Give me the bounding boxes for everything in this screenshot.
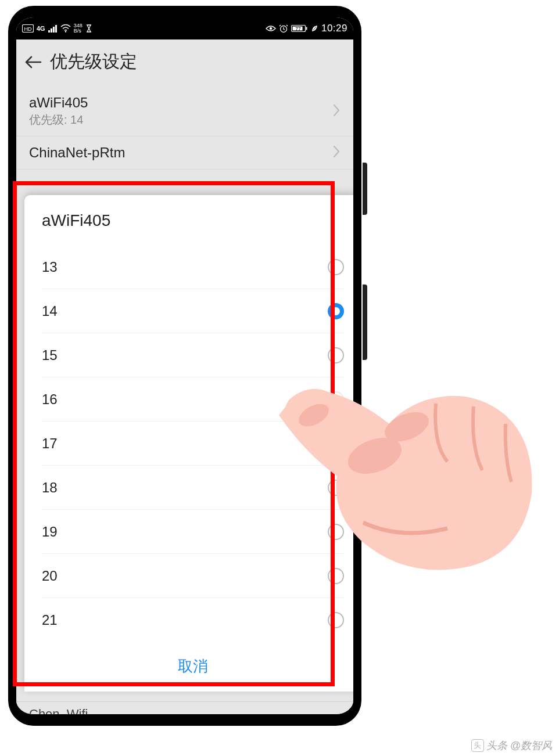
- watermark: 头 头条 @数智风: [471, 739, 552, 753]
- hd-icon: HD: [22, 24, 34, 33]
- wifi-item-chinanet[interactable]: ChinaNet-pRtm: [16, 136, 353, 170]
- hourglass-icon: [85, 24, 92, 33]
- option-21[interactable]: 21: [42, 598, 344, 642]
- alarm-icon: [279, 24, 288, 33]
- svg-rect-10: [306, 27, 307, 30]
- network-4g-icon: 4G: [37, 25, 45, 32]
- wifi-name: ChinaNet-pRtm: [29, 145, 125, 161]
- svg-point-6: [64, 31, 66, 32]
- chevron-right-icon: [332, 103, 341, 120]
- wifi-name: aWiFi405: [29, 95, 88, 111]
- battery-icon: 77: [291, 24, 307, 33]
- wifi-item-partial: Chen_Wifi: [16, 701, 353, 714]
- radio-selected-icon: [328, 303, 344, 319]
- svg-rect-4: [53, 27, 55, 33]
- back-button[interactable]: [24, 53, 42, 71]
- cancel-button[interactable]: 取消: [24, 642, 361, 692]
- radio-icon: [328, 612, 344, 628]
- dialog-title: aWiFi405: [24, 199, 361, 245]
- option-13[interactable]: 13: [42, 245, 344, 289]
- pointing-hand-illustration: [273, 360, 540, 581]
- svg-point-7: [270, 27, 273, 30]
- signal-bars-icon: [48, 24, 58, 33]
- network-speed: 348B/s: [74, 23, 83, 34]
- svg-text:77: 77: [295, 26, 301, 32]
- clock-time: 10:29: [321, 23, 347, 34]
- leaf-icon: [310, 24, 318, 33]
- svg-rect-3: [51, 28, 52, 33]
- chevron-right-icon: [332, 145, 341, 161]
- svg-text:HD: HD: [24, 26, 32, 32]
- watermark-icon: 头: [471, 739, 484, 752]
- wifi-priority: 优先级: 14: [29, 112, 88, 128]
- page-header: 优先级设定: [16, 39, 353, 87]
- phone-side-button: [363, 163, 367, 215]
- svg-rect-5: [55, 25, 57, 33]
- radio-icon: [328, 259, 344, 275]
- option-14[interactable]: 14: [42, 289, 344, 333]
- status-bar: HD 4G 348B/s 77: [16, 17, 353, 39]
- phone-side-button: [363, 285, 367, 360]
- page-title: 优先级设定: [50, 50, 137, 74]
- eye-icon: [266, 25, 276, 32]
- wifi-icon: [60, 24, 71, 33]
- wifi-item-awifi405[interactable]: aWiFi405 优先级: 14: [16, 87, 353, 136]
- svg-rect-2: [48, 30, 50, 33]
- wifi-list: aWiFi405 优先级: 14 ChinaNet-pRtm: [16, 87, 353, 170]
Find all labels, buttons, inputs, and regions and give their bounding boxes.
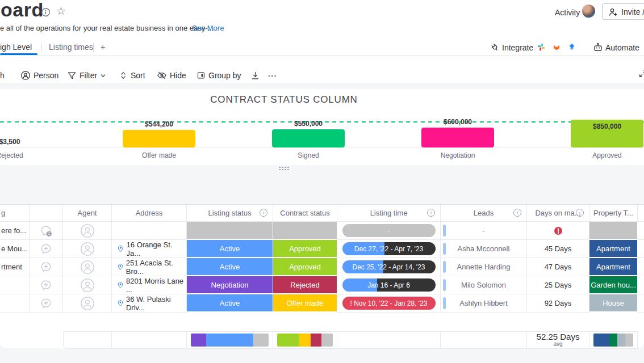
leads-cell[interactable]: Asha Mcconnell bbox=[441, 240, 527, 258]
listing_time-cell[interactable]: ! Nov 10, '22 - Jan 28, '23 bbox=[337, 294, 441, 313]
avatar[interactable] bbox=[582, 5, 595, 18]
column-header-address[interactable]: Address bbox=[112, 205, 187, 222]
column-header-agent[interactable]: Agent bbox=[63, 205, 112, 222]
hide-button[interactable]: Hide bbox=[157, 68, 186, 83]
agent-cell[interactable] bbox=[63, 240, 112, 258]
add-tab-button[interactable]: + bbox=[101, 43, 105, 52]
listing_status-cell[interactable]: Active bbox=[187, 258, 273, 276]
column-info-icon[interactable]: i bbox=[513, 209, 521, 217]
column-header-property[interactable]: Property T... bbox=[589, 205, 638, 222]
column-header-updates[interactable] bbox=[30, 205, 63, 222]
column-header-name[interactable]: g bbox=[0, 205, 30, 222]
open-updates-button[interactable] bbox=[30, 276, 63, 294]
property-cell[interactable]: House bbox=[589, 294, 638, 313]
listing_status-cell[interactable]: Active bbox=[187, 294, 273, 313]
jira-icon[interactable] bbox=[564, 39, 579, 54]
leads-cell[interactable]: Annette Harding bbox=[441, 258, 527, 276]
sort-button[interactable]: Sort bbox=[119, 68, 145, 83]
agent-cell[interactable] bbox=[63, 276, 112, 294]
property-cell[interactable]: Apartment bbox=[589, 240, 638, 258]
property-cell[interactable]: Garden hou... bbox=[589, 276, 638, 294]
listing-time-pill[interactable]: Dec 27, '22 - Apr 7, '23 bbox=[342, 242, 436, 255]
column-info-icon[interactable]: i bbox=[576, 209, 584, 217]
leads-cell[interactable]: - bbox=[441, 222, 527, 240]
expand-icon[interactable] bbox=[638, 69, 644, 81]
person-filter-button[interactable]: Person bbox=[20, 68, 58, 83]
listing_time-cell[interactable]: Jan 16 - Apr 6 bbox=[337, 276, 441, 294]
listing_status-cell[interactable]: Negotiation bbox=[187, 276, 273, 294]
overflow-cell[interactable] bbox=[638, 222, 644, 240]
leads-cell[interactable]: Milo Solomon bbox=[441, 276, 527, 294]
overflow-cell[interactable] bbox=[638, 294, 644, 313]
name-cell[interactable] bbox=[0, 294, 30, 313]
contract_status-cell[interactable] bbox=[273, 222, 337, 240]
address-cell[interactable]: 251 Acacia St. Bro... bbox=[112, 258, 187, 276]
invite-button[interactable]: Invite / bbox=[602, 3, 644, 20]
days-cell[interactable]: 45 Days bbox=[527, 240, 589, 258]
automate-robot-icon[interactable] bbox=[593, 42, 603, 52]
integrate-plug-icon[interactable] bbox=[490, 42, 500, 52]
open-updates-button[interactable]: 1 bbox=[30, 222, 63, 240]
agent-cell[interactable] bbox=[63, 294, 112, 313]
listing-time-pill[interactable]: - bbox=[342, 224, 436, 237]
slack-icon[interactable] bbox=[533, 39, 549, 54]
contract_status-cell[interactable]: Rejected bbox=[273, 276, 337, 294]
listing-time-pill[interactable]: ! Nov 10, '22 - Jan 28, '23 bbox=[342, 297, 436, 310]
open-updates-button[interactable] bbox=[30, 294, 63, 313]
listing_status-cell[interactable]: Active bbox=[187, 240, 273, 258]
see-more-link[interactable]: See More bbox=[192, 24, 224, 32]
favorite-star-icon[interactable]: ☆ bbox=[56, 5, 66, 18]
activity-button[interactable]: Activity bbox=[555, 8, 580, 17]
column-header-contract_status[interactable]: Contract status bbox=[273, 205, 337, 222]
name-cell[interactable] bbox=[0, 276, 30, 294]
group-by-button[interactable]: Group by bbox=[196, 68, 241, 83]
days-cell[interactable]: 92 Days bbox=[527, 294, 589, 313]
days-cell[interactable] bbox=[527, 222, 589, 240]
leads-cell[interactable]: Ashlyn Hibbert bbox=[441, 294, 527, 313]
listing-time-pill[interactable]: Jan 16 - Apr 6 bbox=[342, 278, 436, 292]
column-header-days[interactable]: Days on ma...i bbox=[527, 205, 589, 222]
overflow-cell[interactable] bbox=[638, 258, 644, 276]
name-cell[interactable]: e Mou... bbox=[0, 240, 30, 258]
more-options-button[interactable]: ⋯ bbox=[267, 68, 277, 83]
column-header-overflow[interactable] bbox=[638, 205, 644, 222]
gitlab-icon[interactable] bbox=[549, 39, 564, 54]
widget-resize-handle[interactable] bbox=[278, 166, 290, 171]
property-cell[interactable] bbox=[589, 222, 638, 240]
column-info-icon[interactable]: i bbox=[427, 209, 435, 217]
address-cell[interactable] bbox=[112, 222, 187, 240]
info-icon[interactable] bbox=[41, 7, 51, 17]
download-button[interactable] bbox=[250, 68, 260, 83]
listing_time-cell[interactable]: Dec 27, '22 - Apr 7, '23 bbox=[337, 240, 441, 258]
days-cell[interactable]: 25 Days bbox=[527, 276, 589, 294]
open-updates-button[interactable] bbox=[30, 240, 63, 258]
address-cell[interactable]: 8201 Morris Lane ... bbox=[112, 276, 187, 294]
overflow-cell[interactable] bbox=[638, 276, 644, 294]
address-cell[interactable]: 36 W. Pulaski Driv... bbox=[112, 294, 187, 313]
integrate-button[interactable]: Integrate bbox=[502, 43, 533, 52]
tab-listing-times[interactable]: Listing times bbox=[49, 43, 93, 52]
column-header-listing_time[interactable]: Listing timei bbox=[337, 205, 441, 222]
overflow-cell[interactable] bbox=[638, 240, 644, 258]
listing_time-cell[interactable]: - bbox=[337, 222, 441, 240]
days-cell[interactable]: 47 Days bbox=[527, 258, 589, 276]
listing-time-pill[interactable]: Dec 25, '22 - Apr 14, '23 bbox=[342, 260, 436, 273]
contract_status-cell[interactable]: Approved bbox=[273, 240, 337, 258]
listing_status-cell[interactable] bbox=[187, 222, 273, 240]
open-updates-button[interactable] bbox=[30, 258, 63, 276]
agent-cell[interactable] bbox=[63, 258, 112, 276]
name-cell[interactable]: ere fo... bbox=[0, 222, 30, 240]
column-header-listing_status[interactable]: Listing statusi bbox=[187, 205, 273, 222]
name-cell[interactable]: rtment bbox=[0, 258, 30, 276]
listing_time-cell[interactable]: Dec 25, '22 - Apr 14, '23 bbox=[337, 258, 441, 276]
agent-cell[interactable] bbox=[63, 222, 112, 240]
contract_status-cell[interactable]: Offer made bbox=[273, 294, 337, 313]
column-info-icon[interactable]: i bbox=[260, 209, 267, 217]
property-cell[interactable]: Apartment bbox=[589, 258, 638, 276]
column-header-leads[interactable]: Leadsi bbox=[441, 205, 527, 222]
contract_status-cell[interactable]: Approved bbox=[273, 258, 337, 276]
address-cell[interactable]: 16 Orange St. Ja... bbox=[112, 240, 187, 258]
automate-button[interactable]: Automate bbox=[605, 43, 639, 52]
filter-button[interactable]: Filter bbox=[67, 68, 106, 83]
tab-high-level[interactable]: igh Level bbox=[0, 43, 32, 52]
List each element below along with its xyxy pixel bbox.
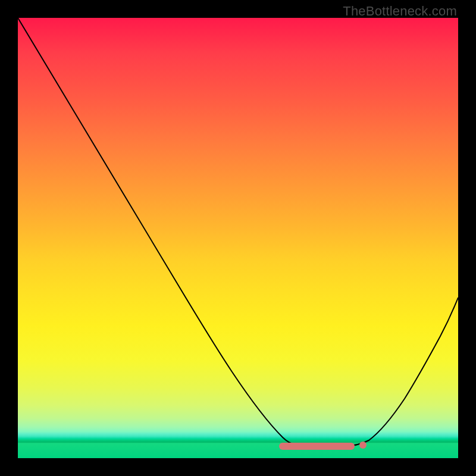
bottleneck-curve	[18, 18, 458, 446]
curve-overlay	[18, 18, 458, 458]
chart-container: TheBottleneck.com	[0, 0, 476, 476]
watermark-text: TheBottleneck.com	[343, 4, 457, 19]
optimal-point-dot	[359, 441, 367, 449]
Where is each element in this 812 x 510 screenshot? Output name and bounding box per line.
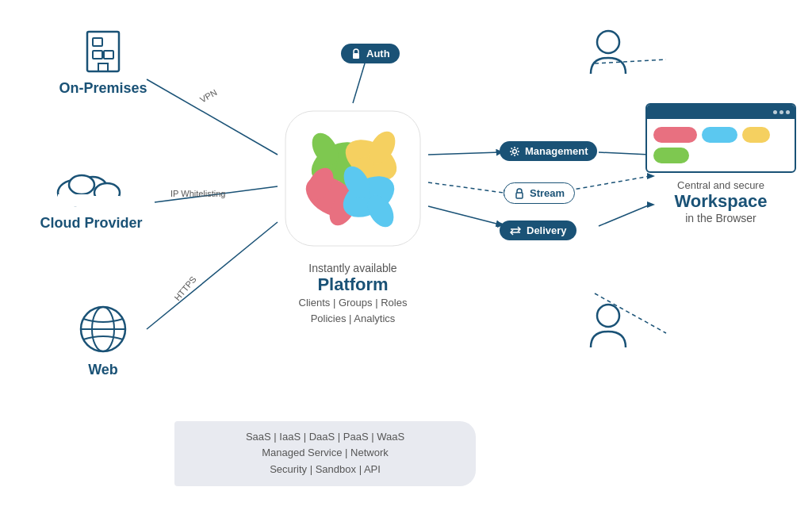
management-badge: Management: [500, 141, 597, 161]
lock-icon: [350, 48, 362, 59]
user-bottom: [587, 301, 630, 356]
workspace-text: Central and secure Workspace in the Brow…: [645, 179, 796, 224]
svg-point-51: [513, 149, 517, 153]
web-item: Web: [52, 301, 155, 378]
in-browser-label: in the Browser: [645, 212, 796, 224]
stream-badge: Stream: [504, 182, 575, 204]
svg-line-0: [147, 79, 278, 155]
browser-dot-2: [779, 110, 783, 114]
pill-yellow: [742, 127, 770, 143]
central-secure-label: Central and secure: [645, 179, 796, 191]
user-icon-top: [587, 28, 630, 79]
pill-blue: [702, 127, 737, 143]
svg-point-27: [69, 175, 94, 194]
pill-pink: [653, 127, 697, 143]
web-label: Web: [52, 362, 155, 378]
browser-dot-3: [786, 110, 790, 114]
banner-line1: SaaS | IaaS | DaaS | PaaS | WaaS: [246, 431, 404, 443]
svg-text:IP Whitelisting: IP Whitelisting: [170, 189, 226, 198]
banner-text: SaaS | IaaS | DaaS | PaaS | WaaS Managed…: [193, 429, 457, 478]
management-label: Management: [525, 145, 588, 157]
svg-rect-21: [93, 38, 102, 46]
workspace-box: Central and secure Workspace in the Brow…: [645, 103, 796, 224]
building-icon: [75, 24, 131, 75]
cloud-icon: [52, 163, 131, 210]
bottom-banner: SaaS | IaaS | DaaS | PaaS | WaaS Managed…: [174, 421, 476, 486]
browser-titlebar: [647, 105, 795, 119]
svg-text:VPN: VPN: [198, 87, 219, 105]
browser-window: [645, 103, 796, 173]
platform-label: Platform: [234, 274, 472, 295]
svg-line-8: [428, 182, 504, 193]
svg-line-10: [428, 206, 500, 224]
stream-label: Stream: [530, 187, 565, 199]
delivery-label: Delivery: [527, 224, 567, 236]
instantly-label: Instantly available: [234, 262, 472, 274]
svg-line-12: [599, 152, 650, 155]
banner-line2: Managed Service | Network: [262, 447, 388, 458]
auth-label: Auth: [366, 48, 390, 59]
platform-logo: [278, 103, 428, 254]
diagram-container: VPN IP Whitelisting HTTPS: [0, 0, 812, 510]
svg-rect-50: [353, 53, 359, 59]
on-premises-item: On-Premises: [48, 24, 159, 97]
svg-rect-31: [58, 196, 120, 205]
svg-point-54: [597, 305, 619, 327]
pill-green: [653, 148, 689, 163]
platform-sub: Clients | Groups | RolesPolicies | Analy…: [234, 295, 472, 326]
auth-badge: Auth: [341, 44, 400, 63]
workspace-title: Workspace: [645, 191, 796, 212]
browser-content: [647, 119, 795, 171]
on-premises-label: On-Premises: [48, 80, 159, 97]
svg-line-2: [155, 186, 278, 202]
globe-icon: [75, 301, 131, 357]
cloud-provider-label: Cloud Provider: [24, 215, 159, 232]
platform-sub-text: Clients | Groups | RolesPolicies | Analy…: [299, 297, 408, 324]
svg-rect-23: [104, 51, 113, 59]
svg-rect-22: [93, 51, 102, 59]
user-top: [587, 28, 630, 82]
gear-icon: [509, 146, 520, 157]
svg-text:HTTPS: HTTPS: [172, 274, 197, 302]
delivery-badge: Delivery: [500, 220, 576, 240]
svg-line-7: [428, 152, 500, 155]
banner-line3: Security | Sandbox | API: [270, 463, 381, 475]
arrows-icon: [509, 225, 522, 236]
svg-rect-24: [98, 63, 108, 71]
svg-line-16: [599, 205, 650, 226]
svg-line-6: [353, 63, 365, 103]
cloud-provider-item: Cloud Provider: [24, 163, 159, 232]
center-logo: [278, 103, 428, 254]
svg-point-53: [597, 31, 619, 53]
browser-dot-1: [773, 110, 777, 114]
user-icon-bottom: [587, 301, 630, 353]
svg-rect-52: [516, 193, 523, 198]
lock-stream-icon: [514, 188, 525, 199]
center-text: Instantly available Platform Clients | G…: [234, 262, 472, 326]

Exercise objective → From the data above, copy each line where the string "ChinaNet" appears.

Answer box →
- wifi-item-chinanet[interactable]: ChinaNet-pRtm: [16, 136, 353, 170]
- wifi-name: ChinaNet-pRtm: [29, 145, 125, 161]
- wifi-list: aWiFi405 优先级: 14 ChinaNet-pRtm: [16, 87, 353, 170]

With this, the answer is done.